# Dataset entries:
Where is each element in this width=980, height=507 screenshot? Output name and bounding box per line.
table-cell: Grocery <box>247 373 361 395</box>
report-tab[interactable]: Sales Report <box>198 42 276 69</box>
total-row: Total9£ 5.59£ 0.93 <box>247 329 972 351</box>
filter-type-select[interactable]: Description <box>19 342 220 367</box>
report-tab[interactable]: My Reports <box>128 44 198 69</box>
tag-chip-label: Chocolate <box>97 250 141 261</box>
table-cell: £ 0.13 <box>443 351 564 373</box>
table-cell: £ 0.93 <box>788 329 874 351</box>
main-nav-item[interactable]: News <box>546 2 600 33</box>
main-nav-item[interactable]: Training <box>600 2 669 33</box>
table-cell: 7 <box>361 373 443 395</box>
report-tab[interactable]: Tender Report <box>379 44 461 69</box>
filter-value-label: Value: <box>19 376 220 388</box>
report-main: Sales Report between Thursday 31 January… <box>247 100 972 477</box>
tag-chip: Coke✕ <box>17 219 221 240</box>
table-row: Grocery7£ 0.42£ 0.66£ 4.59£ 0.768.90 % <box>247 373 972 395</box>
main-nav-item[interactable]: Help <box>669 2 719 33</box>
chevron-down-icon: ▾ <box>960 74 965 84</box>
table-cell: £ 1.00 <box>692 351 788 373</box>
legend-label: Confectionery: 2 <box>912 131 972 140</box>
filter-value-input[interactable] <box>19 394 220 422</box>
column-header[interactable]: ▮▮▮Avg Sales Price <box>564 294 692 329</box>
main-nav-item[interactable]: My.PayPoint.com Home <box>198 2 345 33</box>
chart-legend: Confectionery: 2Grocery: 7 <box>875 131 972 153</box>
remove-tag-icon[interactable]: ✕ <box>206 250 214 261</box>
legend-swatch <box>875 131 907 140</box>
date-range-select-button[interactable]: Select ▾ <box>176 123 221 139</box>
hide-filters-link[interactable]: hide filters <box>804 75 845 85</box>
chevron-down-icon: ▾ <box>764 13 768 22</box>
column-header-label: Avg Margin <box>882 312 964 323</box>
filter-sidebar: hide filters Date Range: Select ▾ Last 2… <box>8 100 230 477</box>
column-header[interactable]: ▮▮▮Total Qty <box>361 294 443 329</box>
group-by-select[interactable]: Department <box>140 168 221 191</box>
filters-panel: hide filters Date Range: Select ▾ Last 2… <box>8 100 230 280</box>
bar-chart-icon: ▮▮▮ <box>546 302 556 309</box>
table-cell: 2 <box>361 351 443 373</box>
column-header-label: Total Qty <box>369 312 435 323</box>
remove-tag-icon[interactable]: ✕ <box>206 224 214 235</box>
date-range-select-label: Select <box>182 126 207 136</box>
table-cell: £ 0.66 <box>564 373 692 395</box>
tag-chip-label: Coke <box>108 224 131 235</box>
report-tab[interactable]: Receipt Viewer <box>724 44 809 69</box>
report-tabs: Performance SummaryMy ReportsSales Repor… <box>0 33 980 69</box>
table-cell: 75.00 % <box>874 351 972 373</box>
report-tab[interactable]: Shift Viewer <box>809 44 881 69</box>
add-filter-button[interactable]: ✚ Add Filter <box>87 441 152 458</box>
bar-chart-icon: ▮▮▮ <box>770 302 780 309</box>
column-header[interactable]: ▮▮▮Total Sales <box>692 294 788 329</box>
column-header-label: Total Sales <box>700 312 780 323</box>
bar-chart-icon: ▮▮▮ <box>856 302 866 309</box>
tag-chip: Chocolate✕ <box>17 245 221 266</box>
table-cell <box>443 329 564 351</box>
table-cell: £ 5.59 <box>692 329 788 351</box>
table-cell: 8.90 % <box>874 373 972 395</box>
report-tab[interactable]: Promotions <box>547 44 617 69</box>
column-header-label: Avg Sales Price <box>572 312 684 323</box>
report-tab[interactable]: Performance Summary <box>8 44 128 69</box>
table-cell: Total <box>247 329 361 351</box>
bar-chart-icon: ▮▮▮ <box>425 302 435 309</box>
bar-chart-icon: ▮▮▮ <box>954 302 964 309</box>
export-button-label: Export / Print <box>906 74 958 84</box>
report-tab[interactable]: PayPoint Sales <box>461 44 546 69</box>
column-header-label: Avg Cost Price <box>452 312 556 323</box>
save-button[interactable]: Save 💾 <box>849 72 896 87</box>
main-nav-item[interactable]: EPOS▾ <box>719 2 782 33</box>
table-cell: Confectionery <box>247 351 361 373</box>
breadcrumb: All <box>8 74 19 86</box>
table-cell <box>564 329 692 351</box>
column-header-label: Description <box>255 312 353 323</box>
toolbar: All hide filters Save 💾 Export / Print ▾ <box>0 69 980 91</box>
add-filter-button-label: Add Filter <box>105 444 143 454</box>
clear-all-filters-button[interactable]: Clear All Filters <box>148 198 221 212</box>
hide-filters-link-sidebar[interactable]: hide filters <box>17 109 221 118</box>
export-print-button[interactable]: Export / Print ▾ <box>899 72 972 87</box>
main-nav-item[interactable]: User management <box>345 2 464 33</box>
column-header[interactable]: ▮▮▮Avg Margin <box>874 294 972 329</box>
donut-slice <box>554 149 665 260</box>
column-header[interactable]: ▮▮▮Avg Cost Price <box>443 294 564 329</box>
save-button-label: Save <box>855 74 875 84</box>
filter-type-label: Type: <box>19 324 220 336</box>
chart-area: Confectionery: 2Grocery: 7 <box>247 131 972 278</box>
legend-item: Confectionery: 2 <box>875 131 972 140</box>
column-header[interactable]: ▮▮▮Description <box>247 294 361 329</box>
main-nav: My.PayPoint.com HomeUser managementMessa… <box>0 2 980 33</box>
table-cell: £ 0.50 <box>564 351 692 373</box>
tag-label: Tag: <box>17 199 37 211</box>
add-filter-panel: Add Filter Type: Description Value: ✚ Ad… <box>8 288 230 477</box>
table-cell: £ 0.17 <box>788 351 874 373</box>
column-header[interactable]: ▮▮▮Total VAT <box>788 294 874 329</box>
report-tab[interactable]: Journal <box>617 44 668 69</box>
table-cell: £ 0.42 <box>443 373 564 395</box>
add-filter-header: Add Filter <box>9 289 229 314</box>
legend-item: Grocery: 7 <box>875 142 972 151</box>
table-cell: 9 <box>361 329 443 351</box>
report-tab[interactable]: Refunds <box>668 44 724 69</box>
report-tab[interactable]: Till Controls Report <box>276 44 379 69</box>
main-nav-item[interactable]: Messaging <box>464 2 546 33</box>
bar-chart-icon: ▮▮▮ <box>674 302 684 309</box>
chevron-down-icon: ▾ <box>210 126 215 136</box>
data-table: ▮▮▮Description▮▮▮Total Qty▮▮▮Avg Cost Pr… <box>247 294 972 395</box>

# Task:
Each line of the data has to be written out exactly as it appears.

# Task output:
Where is each element in this width=980, height=507 screenshot? Output name and bounding box per line.
table-cell: Grocery <box>247 373 361 395</box>
report-tab[interactable]: Sales Report <box>198 42 276 69</box>
total-row: Total9£ 5.59£ 0.93 <box>247 329 972 351</box>
filter-type-select[interactable]: Description <box>19 342 220 367</box>
report-tab[interactable]: My Reports <box>128 44 198 69</box>
tag-chip-label: Chocolate <box>97 250 141 261</box>
table-cell: £ 0.13 <box>443 351 564 373</box>
table-cell: £ 0.93 <box>788 329 874 351</box>
main-nav-item[interactable]: News <box>546 2 600 33</box>
main-nav-item[interactable]: Training <box>600 2 669 33</box>
table-cell: 7 <box>361 373 443 395</box>
report-tab[interactable]: Tender Report <box>379 44 461 69</box>
filter-value-label: Value: <box>19 376 220 388</box>
report-main: Sales Report between Thursday 31 January… <box>247 100 972 477</box>
tag-chip: Coke✕ <box>17 219 221 240</box>
table-row: Grocery7£ 0.42£ 0.66£ 4.59£ 0.768.90 % <box>247 373 972 395</box>
main-nav-item[interactable]: Help <box>669 2 719 33</box>
chevron-down-icon: ▾ <box>960 74 965 84</box>
table-cell: £ 1.00 <box>692 351 788 373</box>
legend-label: Confectionery: 2 <box>912 131 972 140</box>
filter-value-input[interactable] <box>19 394 220 422</box>
column-header[interactable]: ▮▮▮Avg Sales Price <box>564 294 692 329</box>
main-nav-item[interactable]: My.PayPoint.com Home <box>198 2 345 33</box>
chart-legend: Confectionery: 2Grocery: 7 <box>875 131 972 153</box>
remove-tag-icon[interactable]: ✕ <box>206 250 214 261</box>
legend-swatch <box>875 131 907 140</box>
date-range-select-button[interactable]: Select ▾ <box>176 123 221 139</box>
hide-filters-link[interactable]: hide filters <box>804 75 845 85</box>
chevron-down-icon: ▾ <box>764 13 768 22</box>
column-header-label: Avg Margin <box>882 312 964 323</box>
filter-sidebar: hide filters Date Range: Select ▾ Last 2… <box>8 100 230 477</box>
column-header[interactable]: ▮▮▮Total Qty <box>361 294 443 329</box>
group-by-select[interactable]: Department <box>140 168 221 191</box>
filters-panel: hide filters Date Range: Select ▾ Last 2… <box>8 100 230 280</box>
bar-chart-icon: ▮▮▮ <box>546 302 556 309</box>
table-cell: 2 <box>361 351 443 373</box>
column-header-label: Total Qty <box>369 312 435 323</box>
remove-tag-icon[interactable]: ✕ <box>206 224 214 235</box>
date-range-select-label: Select <box>182 126 207 136</box>
table-cell: £ 0.66 <box>564 373 692 395</box>
tag-chip-label: Coke <box>108 224 131 235</box>
report-tab[interactable]: Receipt Viewer <box>724 44 809 69</box>
report-tabs: Performance SummaryMy ReportsSales Repor… <box>0 33 980 69</box>
table-cell: 75.00 % <box>874 351 972 373</box>
report-tab[interactable]: Shift Viewer <box>809 44 881 69</box>
add-filter-button[interactable]: ✚ Add Filter <box>87 441 152 458</box>
bar-chart-icon: ▮▮▮ <box>770 302 780 309</box>
column-header[interactable]: ▮▮▮Total Sales <box>692 294 788 329</box>
column-header-label: Total Sales <box>700 312 780 323</box>
bar-chart-icon: ▮▮▮ <box>856 302 866 309</box>
tag-chip: Chocolate✕ <box>17 245 221 266</box>
table-cell <box>443 329 564 351</box>
table-cell: £ 5.59 <box>692 329 788 351</box>
table-cell: 8.90 % <box>874 373 972 395</box>
report-tab[interactable]: Promotions <box>547 44 617 69</box>
column-header-label: Avg Sales Price <box>572 312 684 323</box>
report-tab[interactable]: Performance Summary <box>8 44 128 69</box>
table-cell: Total <box>247 329 361 351</box>
bar-chart-icon: ▮▮▮ <box>425 302 435 309</box>
bar-chart-icon: ▮▮▮ <box>954 302 964 309</box>
export-button-label: Export / Print <box>906 74 958 84</box>
report-tab[interactable]: PayPoint Sales <box>461 44 546 69</box>
column-header-label: Avg Cost Price <box>452 312 556 323</box>
save-button[interactable]: Save 💾 <box>849 72 896 87</box>
main-nav-item[interactable]: EPOS▾ <box>719 2 782 33</box>
table-cell: Confectionery <box>247 351 361 373</box>
breadcrumb: All <box>8 74 19 86</box>
table-cell <box>564 329 692 351</box>
column-header-label: Description <box>255 312 353 323</box>
toolbar: All hide filters Save 💾 Export / Print ▾ <box>0 69 980 91</box>
add-filter-button-label: Add Filter <box>105 444 143 454</box>
clear-all-filters-button[interactable]: Clear All Filters <box>148 198 221 212</box>
hide-filters-link-sidebar[interactable]: hide filters <box>17 109 221 118</box>
export-print-button[interactable]: Export / Print ▾ <box>899 72 972 87</box>
main-nav-item[interactable]: User management <box>345 2 464 33</box>
column-header[interactable]: ▮▮▮Avg Margin <box>874 294 972 329</box>
donut-slice <box>554 149 665 260</box>
column-header[interactable]: ▮▮▮Avg Cost Price <box>443 294 564 329</box>
save-button-label: Save <box>855 74 875 84</box>
filter-type-label: Type: <box>19 324 220 336</box>
chart-area: Confectionery: 2Grocery: 7 <box>247 131 972 278</box>
legend-item: Confectionery: 2 <box>875 131 972 140</box>
column-header[interactable]: ▮▮▮Description <box>247 294 361 329</box>
main-nav: My.PayPoint.com HomeUser managementMessa… <box>0 2 980 33</box>
table-cell: £ 0.50 <box>564 351 692 373</box>
tag-label: Tag: <box>17 199 37 211</box>
add-filter-panel: Add Filter Type: Description Value: ✚ Ad… <box>8 288 230 477</box>
table-cell: £ 0.17 <box>788 351 874 373</box>
column-header[interactable]: ▮▮▮Total VAT <box>788 294 874 329</box>
report-tab[interactable]: Journal <box>617 44 668 69</box>
table-cell: £ 0.42 <box>443 373 564 395</box>
add-filter-header: Add Filter <box>9 289 229 314</box>
legend-item: Grocery: 7 <box>875 142 972 151</box>
table-cell: 9 <box>361 329 443 351</box>
report-tab[interactable]: Refunds <box>668 44 724 69</box>
report-tab[interactable]: Till Controls Report <box>276 44 379 69</box>
main-nav-item[interactable]: Messaging <box>464 2 546 33</box>
bar-chart-icon: ▮▮▮ <box>674 302 684 309</box>
chevron-down-icon: ▾ <box>210 126 215 136</box>
data-table: ▮▮▮Description▮▮▮Total Qty▮▮▮Avg Cost Pr… <box>247 294 972 395</box>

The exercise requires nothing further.